While both groups struck significant deals with the major Hollywood studios to increase pay and secure AI protections, the industry’s highly anticipated return to production at the start of 2024 took eight to ten weeks to materialize, the report found.

“Many who weathered months without access to work and income had hoped filming would return quickly after the holidays,” Audley said. “Production didn’t really stabilize until March.”

FilmLA found fewer cast and crew jobs associated with film permits for the first three months of 2024 compared with the same months in 2023. Compared with last year, January saw the largest drop off in jobs (-30.6%), followed by February (-5.1%) and March (-0.4%).

Television productions saw the steepest declines as studios canceled series and productions left the city, led by reality TV (-18.6%) and TV drama (-5.5%). Commercials filmed for television and web also fell (-9.6%).

Feature film productions were a rare bright spot, increasing 6.6% in the first quarter compared with a year earlier.

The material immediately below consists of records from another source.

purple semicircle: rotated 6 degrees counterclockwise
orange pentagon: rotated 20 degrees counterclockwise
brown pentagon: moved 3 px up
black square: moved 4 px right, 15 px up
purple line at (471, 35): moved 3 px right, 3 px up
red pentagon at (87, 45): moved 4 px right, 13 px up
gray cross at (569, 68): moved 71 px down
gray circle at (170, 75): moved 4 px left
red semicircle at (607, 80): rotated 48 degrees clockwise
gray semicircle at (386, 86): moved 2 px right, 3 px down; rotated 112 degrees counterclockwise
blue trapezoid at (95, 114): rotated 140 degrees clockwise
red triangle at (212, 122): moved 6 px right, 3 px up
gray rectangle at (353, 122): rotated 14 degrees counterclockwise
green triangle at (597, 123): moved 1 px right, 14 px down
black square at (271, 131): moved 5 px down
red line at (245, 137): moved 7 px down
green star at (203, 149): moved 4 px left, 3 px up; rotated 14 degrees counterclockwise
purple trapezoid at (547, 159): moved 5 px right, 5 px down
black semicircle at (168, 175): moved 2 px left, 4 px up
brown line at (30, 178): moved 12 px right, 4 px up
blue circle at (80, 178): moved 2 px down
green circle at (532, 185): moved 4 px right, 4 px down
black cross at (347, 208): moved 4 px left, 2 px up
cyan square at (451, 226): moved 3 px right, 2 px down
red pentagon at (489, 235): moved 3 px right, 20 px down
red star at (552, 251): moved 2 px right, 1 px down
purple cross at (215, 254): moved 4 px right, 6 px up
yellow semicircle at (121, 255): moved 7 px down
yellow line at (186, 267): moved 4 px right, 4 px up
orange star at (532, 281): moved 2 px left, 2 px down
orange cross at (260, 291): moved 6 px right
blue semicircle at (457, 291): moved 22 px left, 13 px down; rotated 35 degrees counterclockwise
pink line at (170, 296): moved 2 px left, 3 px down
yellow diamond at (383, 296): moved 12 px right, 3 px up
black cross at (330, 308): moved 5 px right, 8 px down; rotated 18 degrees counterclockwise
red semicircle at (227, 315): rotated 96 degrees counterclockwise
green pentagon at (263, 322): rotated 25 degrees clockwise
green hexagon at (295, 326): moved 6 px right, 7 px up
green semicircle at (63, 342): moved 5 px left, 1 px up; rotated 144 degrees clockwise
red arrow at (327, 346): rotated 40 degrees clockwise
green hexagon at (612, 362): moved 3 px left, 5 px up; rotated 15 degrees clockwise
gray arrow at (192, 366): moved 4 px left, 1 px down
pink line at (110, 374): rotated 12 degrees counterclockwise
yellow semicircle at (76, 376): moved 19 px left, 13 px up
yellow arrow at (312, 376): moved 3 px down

Last December, a study from the Otis College of Art and Design found the LA entertainment industry lost 17% of its workers during the writers and actors strikes.

While actors and writers saw the most rapid declines in job losses while the unions were striking, camera operators, editors and sound and lighting technicians were also severely affected, the study found.

Even before 160,000 members of SAG-AFTRA and 11,500 members of the Writers Guild of America went on strike, entertainment industry employment was shrinking. After peaking in May 2016, entertainment employment has fallen by 26%, according to the Otis report.